Tribunal Administratif de Lyon — N° TA69-2515092

Cette ordonnance du Tribunal Administratif de Lyon concerne le désistement de Mme C... épouse A... de son recours pour excès de pouvoir contre une décision implicite de refus de titre de séjour en qualité de conjoint de français. La requérante s'est désistée après que la préfète du Rhône lui a délivré une carte de séjour pluriannuelle le 15 décembre 2025. Le tribunal donne acte de ce désistement pur et simple sur le fondement de l'article R. 222-1 du code de justice administrative. Il condamne l'Etat à verser 1 200 euros à Mme C... épouse A... au titre des frais de justice (article L. 761-1 du code de justice administrative).

Avocat : PRUDHON

28 janvier 2026
TA69Décision• Excès de pouvoir

Tribunal Administratif de Lyon — N° TA69-2508005

Le Tribunal Administratif de Lyon a rejeté la requête de M. D..., ressortissant camerounais, qui contestait le refus de titre de séjour, l'obligation de quitter le territoire français et la fixation du pays de renvoi pris par la préfète du Rhône le 27 mai 2025. Le tribunal a écarté les moyens de légalité externe (incompétence, motivation, défaut d'examen) et a examiné les moyens de fond, notamment la violation des articles L. 423-21, L. 423-23 et L. 435-1 du code de l'entrée et du séjour des étrangers et du droit d'asile, ainsi que de l'article 8 de la Convention européenne des droits de l'homme. La solution retenue est le rejet de l'ensemble des demandes d'annulation et d'injonction.

Avocat : PRUDHON

20 janvier 2026• 6ème chambre
TA69Décision• Excès de pouvoir

Tribunal Administratif de Lyon — N° TA69-2516412

Le Tribunal Administratif de Lyon a été saisi en référé sur le fondement de l'article L. 521-3 du code de justice administrative par Mme B..., qui demandait qu'il soit enjoint à la préfète du Rhône de lui délivrer une attestation de prolongation d'instruction.

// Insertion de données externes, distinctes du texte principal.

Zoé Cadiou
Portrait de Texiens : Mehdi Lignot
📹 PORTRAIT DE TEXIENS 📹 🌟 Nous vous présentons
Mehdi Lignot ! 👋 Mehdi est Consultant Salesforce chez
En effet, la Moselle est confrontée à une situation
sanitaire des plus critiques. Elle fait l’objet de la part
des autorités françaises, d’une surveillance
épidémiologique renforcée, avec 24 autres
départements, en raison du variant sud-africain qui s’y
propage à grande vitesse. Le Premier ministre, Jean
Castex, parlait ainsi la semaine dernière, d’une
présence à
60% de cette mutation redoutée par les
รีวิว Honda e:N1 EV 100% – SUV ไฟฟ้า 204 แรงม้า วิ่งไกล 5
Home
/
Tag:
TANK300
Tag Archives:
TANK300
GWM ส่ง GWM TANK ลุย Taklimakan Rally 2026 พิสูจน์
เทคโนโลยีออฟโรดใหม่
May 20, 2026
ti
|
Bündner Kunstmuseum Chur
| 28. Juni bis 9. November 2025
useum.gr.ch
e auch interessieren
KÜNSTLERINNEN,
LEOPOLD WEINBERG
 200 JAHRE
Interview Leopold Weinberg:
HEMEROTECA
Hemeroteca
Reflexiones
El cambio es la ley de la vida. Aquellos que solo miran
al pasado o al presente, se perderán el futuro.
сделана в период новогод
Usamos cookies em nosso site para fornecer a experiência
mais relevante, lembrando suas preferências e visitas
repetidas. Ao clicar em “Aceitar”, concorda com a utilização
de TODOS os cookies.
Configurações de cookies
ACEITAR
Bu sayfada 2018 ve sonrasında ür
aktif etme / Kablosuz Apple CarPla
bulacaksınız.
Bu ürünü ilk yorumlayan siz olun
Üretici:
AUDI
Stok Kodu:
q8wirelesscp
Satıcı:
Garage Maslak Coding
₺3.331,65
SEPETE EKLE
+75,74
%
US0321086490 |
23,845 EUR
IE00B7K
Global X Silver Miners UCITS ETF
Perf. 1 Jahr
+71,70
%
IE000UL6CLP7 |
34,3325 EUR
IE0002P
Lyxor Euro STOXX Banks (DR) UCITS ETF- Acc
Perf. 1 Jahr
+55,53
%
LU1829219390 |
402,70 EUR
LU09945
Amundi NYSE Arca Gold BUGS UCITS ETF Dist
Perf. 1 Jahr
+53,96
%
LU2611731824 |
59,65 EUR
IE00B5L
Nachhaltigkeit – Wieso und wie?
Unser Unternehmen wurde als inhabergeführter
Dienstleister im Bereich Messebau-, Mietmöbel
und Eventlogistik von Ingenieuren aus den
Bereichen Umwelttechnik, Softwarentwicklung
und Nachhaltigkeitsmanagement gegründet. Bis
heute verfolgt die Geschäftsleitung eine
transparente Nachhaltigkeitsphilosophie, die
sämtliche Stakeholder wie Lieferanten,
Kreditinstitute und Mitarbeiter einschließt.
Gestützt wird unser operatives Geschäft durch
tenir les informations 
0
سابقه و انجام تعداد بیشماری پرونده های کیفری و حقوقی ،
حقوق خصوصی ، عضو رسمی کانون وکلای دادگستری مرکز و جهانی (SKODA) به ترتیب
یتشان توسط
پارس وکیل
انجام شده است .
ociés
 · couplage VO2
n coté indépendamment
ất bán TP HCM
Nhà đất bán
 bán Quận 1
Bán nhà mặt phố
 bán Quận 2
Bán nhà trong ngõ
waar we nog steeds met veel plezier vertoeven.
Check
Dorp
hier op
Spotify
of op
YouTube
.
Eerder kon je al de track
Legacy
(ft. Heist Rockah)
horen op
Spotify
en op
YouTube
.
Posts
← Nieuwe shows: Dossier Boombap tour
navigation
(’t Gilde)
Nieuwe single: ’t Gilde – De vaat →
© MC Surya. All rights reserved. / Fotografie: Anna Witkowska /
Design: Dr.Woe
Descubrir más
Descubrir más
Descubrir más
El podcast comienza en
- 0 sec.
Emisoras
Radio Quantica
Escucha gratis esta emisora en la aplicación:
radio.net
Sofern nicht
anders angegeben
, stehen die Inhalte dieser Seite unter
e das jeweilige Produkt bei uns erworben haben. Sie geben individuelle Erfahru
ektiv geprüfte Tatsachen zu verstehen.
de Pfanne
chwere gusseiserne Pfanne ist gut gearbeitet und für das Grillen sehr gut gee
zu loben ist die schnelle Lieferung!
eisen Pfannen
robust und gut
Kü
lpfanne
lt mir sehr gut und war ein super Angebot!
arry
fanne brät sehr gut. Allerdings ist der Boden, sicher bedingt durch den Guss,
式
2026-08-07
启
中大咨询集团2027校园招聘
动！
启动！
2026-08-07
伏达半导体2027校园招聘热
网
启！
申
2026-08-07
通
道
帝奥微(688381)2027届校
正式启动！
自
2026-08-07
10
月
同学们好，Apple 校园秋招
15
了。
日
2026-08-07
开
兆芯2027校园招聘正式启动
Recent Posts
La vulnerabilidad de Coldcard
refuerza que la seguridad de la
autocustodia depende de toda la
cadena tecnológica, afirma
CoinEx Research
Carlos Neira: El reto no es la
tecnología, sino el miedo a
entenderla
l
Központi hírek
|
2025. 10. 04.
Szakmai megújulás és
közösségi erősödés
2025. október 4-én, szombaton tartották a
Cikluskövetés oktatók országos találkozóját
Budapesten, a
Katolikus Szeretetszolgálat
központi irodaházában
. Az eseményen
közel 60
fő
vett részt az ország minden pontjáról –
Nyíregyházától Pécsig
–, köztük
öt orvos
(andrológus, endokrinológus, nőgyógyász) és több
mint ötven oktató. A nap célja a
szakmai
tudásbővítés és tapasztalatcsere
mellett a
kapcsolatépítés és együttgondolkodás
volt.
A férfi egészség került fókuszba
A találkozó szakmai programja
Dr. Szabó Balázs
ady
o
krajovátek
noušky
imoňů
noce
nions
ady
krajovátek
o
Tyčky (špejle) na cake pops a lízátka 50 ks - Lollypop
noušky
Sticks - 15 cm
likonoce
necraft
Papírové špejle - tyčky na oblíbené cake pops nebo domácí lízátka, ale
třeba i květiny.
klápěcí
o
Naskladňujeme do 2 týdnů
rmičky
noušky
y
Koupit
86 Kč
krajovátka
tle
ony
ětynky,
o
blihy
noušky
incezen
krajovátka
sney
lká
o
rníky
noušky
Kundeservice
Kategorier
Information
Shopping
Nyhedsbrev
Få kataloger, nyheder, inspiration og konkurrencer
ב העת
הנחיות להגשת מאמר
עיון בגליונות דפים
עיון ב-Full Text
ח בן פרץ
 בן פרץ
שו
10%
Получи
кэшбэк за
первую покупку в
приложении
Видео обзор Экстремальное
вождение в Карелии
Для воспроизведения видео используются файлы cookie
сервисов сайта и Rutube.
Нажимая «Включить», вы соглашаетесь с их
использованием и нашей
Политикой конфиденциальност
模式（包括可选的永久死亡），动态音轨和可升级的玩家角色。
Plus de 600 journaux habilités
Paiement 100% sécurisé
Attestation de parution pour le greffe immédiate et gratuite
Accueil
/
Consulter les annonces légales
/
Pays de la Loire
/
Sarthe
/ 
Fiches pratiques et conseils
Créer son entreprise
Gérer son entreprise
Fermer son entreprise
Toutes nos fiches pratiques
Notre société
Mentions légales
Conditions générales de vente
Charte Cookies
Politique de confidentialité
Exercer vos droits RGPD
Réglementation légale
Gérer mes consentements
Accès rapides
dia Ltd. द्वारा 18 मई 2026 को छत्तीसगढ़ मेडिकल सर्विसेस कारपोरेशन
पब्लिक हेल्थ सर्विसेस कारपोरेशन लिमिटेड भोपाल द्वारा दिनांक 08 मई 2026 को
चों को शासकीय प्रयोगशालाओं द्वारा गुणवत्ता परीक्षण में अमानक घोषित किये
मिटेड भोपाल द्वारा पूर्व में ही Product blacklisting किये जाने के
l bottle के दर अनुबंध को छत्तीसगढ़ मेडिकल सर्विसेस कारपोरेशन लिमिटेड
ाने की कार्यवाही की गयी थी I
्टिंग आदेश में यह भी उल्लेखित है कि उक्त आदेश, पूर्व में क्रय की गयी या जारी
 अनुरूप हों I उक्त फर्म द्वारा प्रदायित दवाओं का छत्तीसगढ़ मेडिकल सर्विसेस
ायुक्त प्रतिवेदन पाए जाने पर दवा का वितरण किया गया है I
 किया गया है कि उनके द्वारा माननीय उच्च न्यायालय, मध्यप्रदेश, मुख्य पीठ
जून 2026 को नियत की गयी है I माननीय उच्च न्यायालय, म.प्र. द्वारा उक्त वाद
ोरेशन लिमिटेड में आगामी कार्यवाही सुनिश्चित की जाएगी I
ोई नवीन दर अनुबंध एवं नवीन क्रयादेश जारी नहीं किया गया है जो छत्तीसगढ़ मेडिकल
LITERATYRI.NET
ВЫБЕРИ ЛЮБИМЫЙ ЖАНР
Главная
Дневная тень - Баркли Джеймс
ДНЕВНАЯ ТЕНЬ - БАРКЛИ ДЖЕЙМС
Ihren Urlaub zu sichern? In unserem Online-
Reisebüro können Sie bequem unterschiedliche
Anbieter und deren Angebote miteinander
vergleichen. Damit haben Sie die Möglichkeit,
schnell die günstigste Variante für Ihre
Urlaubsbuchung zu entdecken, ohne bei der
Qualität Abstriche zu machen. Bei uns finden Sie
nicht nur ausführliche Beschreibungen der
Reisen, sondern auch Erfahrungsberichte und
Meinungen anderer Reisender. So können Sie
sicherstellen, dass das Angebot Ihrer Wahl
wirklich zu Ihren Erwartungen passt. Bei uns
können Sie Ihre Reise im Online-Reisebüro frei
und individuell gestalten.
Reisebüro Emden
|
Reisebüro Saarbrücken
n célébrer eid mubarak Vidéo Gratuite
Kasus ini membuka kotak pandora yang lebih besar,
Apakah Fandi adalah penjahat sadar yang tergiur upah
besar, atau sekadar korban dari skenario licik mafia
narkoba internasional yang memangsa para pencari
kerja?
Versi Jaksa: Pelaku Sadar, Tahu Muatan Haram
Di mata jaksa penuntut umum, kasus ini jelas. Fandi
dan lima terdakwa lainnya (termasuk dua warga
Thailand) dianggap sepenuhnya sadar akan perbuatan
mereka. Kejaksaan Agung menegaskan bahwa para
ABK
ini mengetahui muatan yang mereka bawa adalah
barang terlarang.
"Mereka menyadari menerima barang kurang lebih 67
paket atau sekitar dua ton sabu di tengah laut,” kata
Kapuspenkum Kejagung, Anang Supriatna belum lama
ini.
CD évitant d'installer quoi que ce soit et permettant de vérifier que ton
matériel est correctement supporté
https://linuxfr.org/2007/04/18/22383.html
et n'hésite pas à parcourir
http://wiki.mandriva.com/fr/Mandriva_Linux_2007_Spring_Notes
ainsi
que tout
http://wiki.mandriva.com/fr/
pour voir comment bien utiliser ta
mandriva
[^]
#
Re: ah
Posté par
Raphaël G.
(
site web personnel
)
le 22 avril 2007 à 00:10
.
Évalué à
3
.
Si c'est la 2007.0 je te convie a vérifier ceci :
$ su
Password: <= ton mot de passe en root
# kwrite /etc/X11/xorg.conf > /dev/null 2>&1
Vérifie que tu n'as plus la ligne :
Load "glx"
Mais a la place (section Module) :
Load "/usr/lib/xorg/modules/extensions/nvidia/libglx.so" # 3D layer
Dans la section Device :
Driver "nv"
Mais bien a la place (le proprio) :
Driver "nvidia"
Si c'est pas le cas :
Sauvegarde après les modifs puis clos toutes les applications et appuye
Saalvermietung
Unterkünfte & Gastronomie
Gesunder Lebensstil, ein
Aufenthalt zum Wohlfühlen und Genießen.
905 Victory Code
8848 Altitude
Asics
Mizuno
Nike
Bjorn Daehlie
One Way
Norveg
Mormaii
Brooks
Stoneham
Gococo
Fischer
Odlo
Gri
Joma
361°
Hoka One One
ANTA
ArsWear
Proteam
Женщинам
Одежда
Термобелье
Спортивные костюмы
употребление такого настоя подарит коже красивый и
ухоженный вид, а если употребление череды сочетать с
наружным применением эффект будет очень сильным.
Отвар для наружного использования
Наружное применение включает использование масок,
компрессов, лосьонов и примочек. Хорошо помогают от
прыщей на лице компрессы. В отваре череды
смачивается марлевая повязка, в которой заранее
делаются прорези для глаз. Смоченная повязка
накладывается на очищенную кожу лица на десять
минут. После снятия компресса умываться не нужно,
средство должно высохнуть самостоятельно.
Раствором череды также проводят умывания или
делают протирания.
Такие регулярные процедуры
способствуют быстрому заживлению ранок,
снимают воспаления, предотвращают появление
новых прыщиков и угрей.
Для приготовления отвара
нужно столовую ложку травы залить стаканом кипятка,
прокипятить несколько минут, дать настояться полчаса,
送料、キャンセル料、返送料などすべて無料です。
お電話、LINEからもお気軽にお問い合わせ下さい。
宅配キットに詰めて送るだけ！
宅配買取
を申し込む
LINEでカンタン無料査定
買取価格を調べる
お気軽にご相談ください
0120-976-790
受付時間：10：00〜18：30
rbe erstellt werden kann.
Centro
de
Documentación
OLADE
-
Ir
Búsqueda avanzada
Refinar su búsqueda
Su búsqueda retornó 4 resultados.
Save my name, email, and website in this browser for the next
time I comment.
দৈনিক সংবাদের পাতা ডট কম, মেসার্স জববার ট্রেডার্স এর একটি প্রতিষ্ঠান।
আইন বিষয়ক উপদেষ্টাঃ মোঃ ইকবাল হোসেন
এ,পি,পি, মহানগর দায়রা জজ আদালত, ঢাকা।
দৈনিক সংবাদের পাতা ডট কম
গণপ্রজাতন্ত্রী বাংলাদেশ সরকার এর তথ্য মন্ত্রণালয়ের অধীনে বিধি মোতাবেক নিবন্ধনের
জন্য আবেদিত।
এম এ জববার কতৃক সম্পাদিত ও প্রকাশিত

En cours d'instance, la préfète a délivré le document demandé, conduisant Mme B... à se désister de ses conclusions principales. Le juge des référés a donné acte de ce désistement et a condamné l'État à verser 500 euros à la requérante au titre des frais de justice (article L. 761-1 du CJA).

Avocat : PRUDHON

16 janvier 2026
TA44Décision• Excès de pouvoir

Tribunal Administratif de Nantes — N° TA44-2406175

Le Tribunal Administratif de Nantes (9ème chambre) a été saisi par M. E... de deux recours pour excès de pouvoir visant à annuler les décisions de la commission de recours contre les décisions de refus de visa d'entrée en France, qui avaient confirmé le refus de délivrance de visas de long séjour au titre du regroupement familial pour ses deux enfants, A... G... et B... F.... Le requérant invoquait notamment le défaut de motivation des décisions, la méconnaissance de l'article 8 de la Convention européenne des droits de l'homme et de l'article 3 de la Convention internationale des droits de l'enfant. Après avoir examiné les moyens, le tribunal a rejeté les requêtes, considérant que les décisions attaquées étaient suffisamment motivées et que le refus de visa ne portait pas une atteinte disproportionnée au droit au respect de la vie privée et familiale ni à l'intérêt supérieur des enfants. Les textes appliqués sont le code de l'entrée et du séjour des étrangers et du droit d'asile, le code des relations entre le public et l'administration, ainsi que les conventions internationales précitées.